Asthma, arthritis, and hearing problems — but no medical card
And while all children younger than her have been promised free GP care shortly after that, she will have to start paying for her doctor visits, which she needs almost every week.
Katie, from Douglas in Cork, was granted a discretionary medical card when she was born — not because of her age but because she has Down’s syndrome and greater medical needs than most other children.
She has a number of conditions, including asthma and hearing problems. Last year, she was diagnosed with juvenile arthritis, which causes severe pain. Just months later, she was told her medical card was being removed. Her parents, Ray and Jackie, have since secured an emergency medical card, which runs out on Nov 13, and they are worried about the choice they will have to make after that.
“It will be deciding on whether she goes to speech and language therapy or whether she goes to a doctor,” said her mother, Jackie.
“Or it might come down to whether we can afford her occupational therapy sessions or whether we should stop buying some of her medications. These are the horrible decisions we are being asked to make.”
Katie attends weekly speech and language therapy sessions, which will increase from €40 each to €80 when she loses her medical card. Weekly occupational therapy sessions will cost €50 a week.
She visits the GP almost weekly, at a cost of €65 each time. She also needs orthotics to help her walk — at a cost of €300.

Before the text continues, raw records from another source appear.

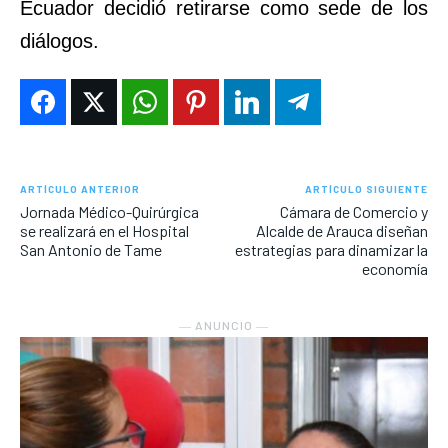
Ecuador decidió retirarse como sede de los
diálogos.
ARTÍCULO ANTERIOR
ARTÍCULO SIGUIENTE
Jornada Médico-Quirúrgica
Cámara de Comercio y
se realizará en el Hospital
Alcalde de Arauca diseñan
San Antonio de Tame
estrategias para dinamizar la
economía
― ANUNCIO ―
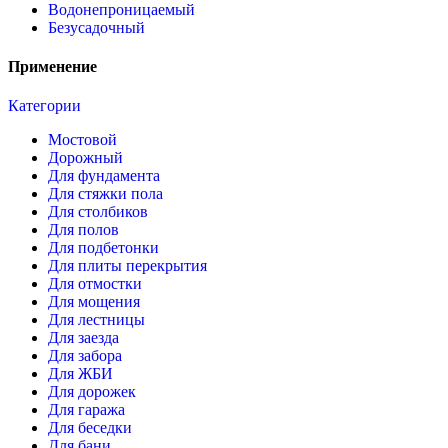
Водонепроницаемый
Безусадочный
Применение
Категории
Мостовой
Дорожный
Для фундамента
Для стяжки пола
Для столбиков
Для полов
Для подбетонки
Для плиты перекрытия
Для отмостки
Для мощения
Для лестницы
Для заезда
Для забора
Для ЖБИ
Для дорожек
Для гаража
Для беседки
Для бани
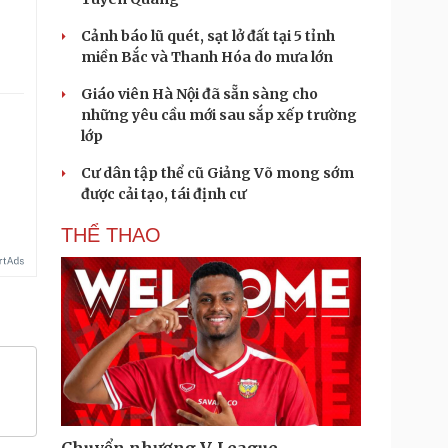
Cảnh báo lũ quét, sạt lở đất tại 5 tỉnh
miền Bắc và Thanh Hóa do mưa lớn
Giáo viên Hà Nội đã sẵn sàng cho
những yêu cầu mới sau sắp xếp trường
lớp
Cư dân tập thể cũ Giảng Võ mong sớm
được cải tạo, tái định cư
THỂ THAO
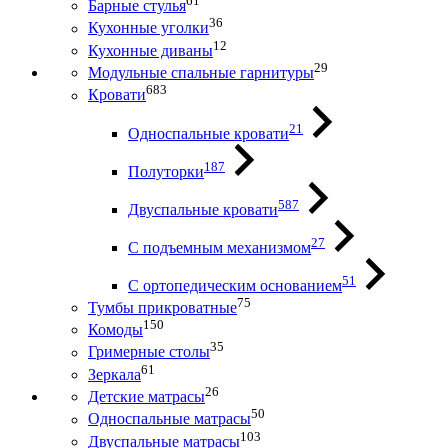
61
Барные стулья
36
Кухонные уголки
12
Кухонные диваны
29
Модульные спальные гарнитуры
683
Кровати
21
Односпальные кровати
187
Полуторки
587
Двуспальные кровати
27
С подъемным механизмом
51
С ортопедическим основанием
75
Тумбы прикроватные
150
Комоды
35
Гримерные столы
61
Зеркала
26
Детские матрасы
50
Односпальные матрасы
103
Двуспальные матрасы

Her parents will have to pay €75 for her monthly visits to Crumlin Hospital — when the pain associated with her arthritis becomes too much and she gets injections to relieve it — which are free of charge under the medical cards.
“I think it is ridiculous that a child with special needs has their card taken away, while another child who has no special needs gets given one just because they are under six” said Jackie.
“Instead of a scheme that distinguished between different ages, they should distinguish between the children who really need it and those who don’t.”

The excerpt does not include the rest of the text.